Elder abuse is a serious problem in Australia. A recent study found that one in six Australians over 65 years old experience abuse. Elder abuse is an intentional act, or failure to act, by a caregiver or another trusted person that causes harm or distress to someone who is 60+. Adult children and family members are most often the perpetrators, and psychological abuse is the most common type of abuse.
In 2019, the Commonwealth Government funded a series of Elder Abuse Service Trials under the National Plan to Respond to the Abuse of Older Australians 2019-2023. As a recipient, Eastern Community Legal Centre (ECLC) established two Elder Abuse Response Programs, both using an integrated practice model combining lawyers and other community service professionals including advocates and financial counsellors.
ECLC commissioned an independent evaluation of these programs through RMIT University and the National Ageing Research Institute.

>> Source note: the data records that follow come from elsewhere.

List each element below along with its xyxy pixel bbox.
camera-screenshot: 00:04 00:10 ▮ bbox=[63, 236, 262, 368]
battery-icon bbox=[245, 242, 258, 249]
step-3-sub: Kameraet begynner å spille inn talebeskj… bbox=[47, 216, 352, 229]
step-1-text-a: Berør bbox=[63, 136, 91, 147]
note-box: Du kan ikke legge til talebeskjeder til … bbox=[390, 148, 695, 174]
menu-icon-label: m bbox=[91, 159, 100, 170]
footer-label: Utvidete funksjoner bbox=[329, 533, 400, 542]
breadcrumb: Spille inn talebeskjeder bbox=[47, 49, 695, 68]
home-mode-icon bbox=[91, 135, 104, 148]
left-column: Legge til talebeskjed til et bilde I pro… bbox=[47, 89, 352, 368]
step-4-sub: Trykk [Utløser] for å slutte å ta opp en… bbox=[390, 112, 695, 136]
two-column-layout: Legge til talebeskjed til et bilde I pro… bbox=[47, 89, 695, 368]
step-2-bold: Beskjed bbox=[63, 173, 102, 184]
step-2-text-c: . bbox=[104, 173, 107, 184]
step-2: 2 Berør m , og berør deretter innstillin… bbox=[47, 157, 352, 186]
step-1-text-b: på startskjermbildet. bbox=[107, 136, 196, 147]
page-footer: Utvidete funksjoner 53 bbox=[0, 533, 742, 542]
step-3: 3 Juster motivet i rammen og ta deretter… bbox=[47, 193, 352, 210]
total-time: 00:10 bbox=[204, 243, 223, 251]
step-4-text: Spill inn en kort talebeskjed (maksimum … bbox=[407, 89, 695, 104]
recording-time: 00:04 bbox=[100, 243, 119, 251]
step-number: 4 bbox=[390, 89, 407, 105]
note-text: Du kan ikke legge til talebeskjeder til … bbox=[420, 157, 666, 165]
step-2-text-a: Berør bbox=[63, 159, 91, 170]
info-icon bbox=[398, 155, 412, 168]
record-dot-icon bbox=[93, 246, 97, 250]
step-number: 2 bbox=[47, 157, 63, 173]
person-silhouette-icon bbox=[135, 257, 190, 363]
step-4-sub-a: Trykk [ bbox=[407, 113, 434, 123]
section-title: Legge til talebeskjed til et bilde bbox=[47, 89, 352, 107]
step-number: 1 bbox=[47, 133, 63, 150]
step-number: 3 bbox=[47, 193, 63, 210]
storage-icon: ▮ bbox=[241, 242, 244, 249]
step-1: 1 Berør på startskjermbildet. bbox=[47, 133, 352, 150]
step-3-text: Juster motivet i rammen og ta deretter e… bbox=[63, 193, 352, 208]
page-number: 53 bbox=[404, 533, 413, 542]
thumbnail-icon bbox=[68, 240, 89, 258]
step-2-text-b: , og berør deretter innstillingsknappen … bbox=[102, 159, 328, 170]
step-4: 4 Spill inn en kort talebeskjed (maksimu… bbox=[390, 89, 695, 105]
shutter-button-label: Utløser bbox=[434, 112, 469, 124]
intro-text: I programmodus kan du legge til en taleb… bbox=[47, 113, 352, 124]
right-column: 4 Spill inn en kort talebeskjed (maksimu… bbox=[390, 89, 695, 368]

The recent mid-term evaluation looked at the effectiveness and efficiency of the response programs in their first two years.
It found that the programs were implemented successfully, were “highly valued by both clients and professional stakeholders”, and resulted in “clients overwhelmingly reporting their needs had been met” despite being rolled out in the midst of COVID-19 and ongoing lockdowns in Victoria.
This document provides an overview of ECLC’s Elder Abuse Response Programs and key lessons learned from a recent mid-term evaluation. More broadly it demonstrates the value of integrated practice in the elder abuse context.